• _Exercise_: Filter the data for lines with the word "versión", then copy every line so identified.

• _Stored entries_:
=== Begin Enclosure ===
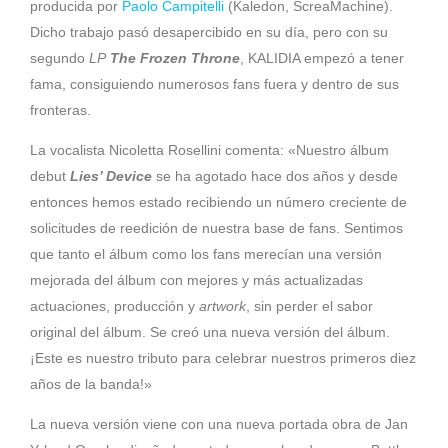
producida por
Paolo Campitelli
(Kaledon, ScreaMachine).
Dicho trabajo pasó desapercibido en su día, pero con su
segundo
LP
The Frozen Throne
, KALIDIA empezó a tener
fama, consiguiendo numerosos fans fuera y dentro de sus
fronteras.
La vocalista Nicoletta Rosellini comenta: «Nuestro álbum
debut
Lies’ Device
se ha agotado hace dos años y desde
entonces hemos estado recibiendo un número creciente de
solicitudes de reedición de nuestra base de fans. Sentimos
que tanto el álbum como los fans merecían una versión
mejorada del álbum con mejores y más actualizadas
actuaciones, producción y
artwork
, sin perder el sabor
original del álbum. Se creó una nueva versión del álbum.
¡Este es nuestro tributo para celebrar nuestros primeros diez
años de la banda!»
La nueva versión viene con una nueva portada obra de Jan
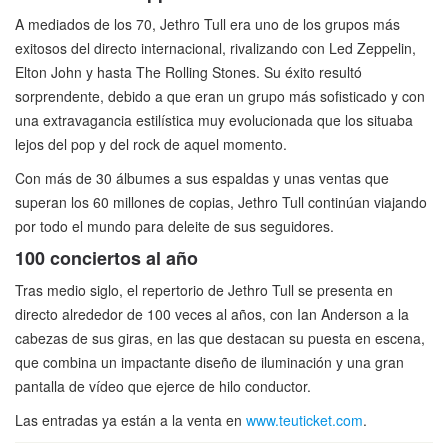
A mediados de los 70, Jethro Tull era uno de los grupos más
exitosos del directo internacional, rivalizando con Led Zeppelin,
Elton John y hasta The Rolling Stones. Su éxito resultó
sorprendente, debido a que eran un grupo más sofisticado y con
una extravagancia estilística muy evolucionada que los situaba
lejos del pop y del rock de aquel momento.
Con más de 30 álbumes a sus espaldas y unas ventas que
superan los 60 millones de copias, Jethro Tull continúan viajando
por todo el mundo para deleite de sus seguidores.
100 conciertos al año
Tras medio siglo, el repertorio de Jethro Tull se presenta en
directo alrededor de 100 veces al años, con Ian Anderson a la
cabezas de sus giras, en las que destacan su puesta en escena,
que combina un impactante diseño de iluminación y una gran
pantalla de vídeo que ejerce de hilo conductor.
Las entradas ya están a la venta en
www.teuticket.com
.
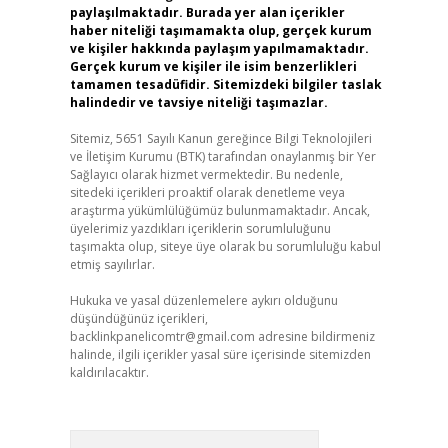
paylaşılmaktadır. Burada yer alan içerikler
haber niteliği taşımamakta olup, gerçek kurum
ve kişiler hakkında paylaşım yapılmamaktadır.
Gerçek kurum ve kişiler ile isim benzerlikleri
tamamen tesadüfidir. Sitemizdeki bilgiler taslak
halindedir ve tavsiye niteliği taşımazlar.
Sitemiz, 5651 Sayılı Kanun gereğince Bilgi Teknolojileri
ve İletişim Kurumu (BTK) tarafından onaylanmış bir Yer
Sağlayıcı olarak hizmet vermektedir. Bu nedenle,
sitedeki içerikleri proaktif olarak denetleme veya
araştırma yükümlülüğümüz bulunmamaktadır. Ancak,
üyelerimiz yazdıkları içeriklerin sorumluluğunu
taşımakta olup, siteye üye olarak bu sorumluluğu kabul
etmiş sayılırlar.
Hukuka ve yasal düzenlemelere aykırı olduğunu
düşündüğünüz içerikleri,
backlinkpanelicomtr@gmail.com
adresine bildirmeniz
halinde, ilgili içerikler yasal süre içerisinde sitemizden
kaldırılacaktır.
Arama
=== End Enclosure ===
• _Your solution_:
que tanto el álbum como los fans merecían una versión
original del álbum. Se creó una nueva versión del álbum.
La nueva versión viene con una nueva portada obra de Jan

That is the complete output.